→ **Given information**
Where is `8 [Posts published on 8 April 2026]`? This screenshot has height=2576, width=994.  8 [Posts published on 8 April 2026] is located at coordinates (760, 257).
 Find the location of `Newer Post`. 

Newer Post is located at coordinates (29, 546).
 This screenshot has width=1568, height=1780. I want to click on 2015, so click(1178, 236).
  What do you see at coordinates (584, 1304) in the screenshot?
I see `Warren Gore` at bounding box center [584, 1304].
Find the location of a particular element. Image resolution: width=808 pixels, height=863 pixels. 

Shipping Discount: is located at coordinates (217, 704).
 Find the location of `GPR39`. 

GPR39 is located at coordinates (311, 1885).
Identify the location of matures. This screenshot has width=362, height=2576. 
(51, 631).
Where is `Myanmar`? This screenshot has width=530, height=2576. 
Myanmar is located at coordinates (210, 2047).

→ **Try it**
All of the material is to be given again exactly.

→ **Exercise response**
Where is `8 [Posts published on 8 April 2026]`? This screenshot has height=2576, width=994.  8 [Posts published on 8 April 2026] is located at coordinates (760, 257).
 Find the location of `Newer Post`. 

Newer Post is located at coordinates (29, 546).
 This screenshot has width=1568, height=1780. I want to click on 2015, so click(1178, 236).
  What do you see at coordinates (584, 1304) in the screenshot?
I see `Warren Gore` at bounding box center [584, 1304].
Find the location of a particular element. Image resolution: width=808 pixels, height=863 pixels. 

Shipping Discount: is located at coordinates (217, 704).
 Find the location of `GPR39`. 

GPR39 is located at coordinates (311, 1885).
Identify the location of matures. This screenshot has width=362, height=2576. 
(51, 631).
Where is `Myanmar`? This screenshot has width=530, height=2576. 
Myanmar is located at coordinates (210, 2047).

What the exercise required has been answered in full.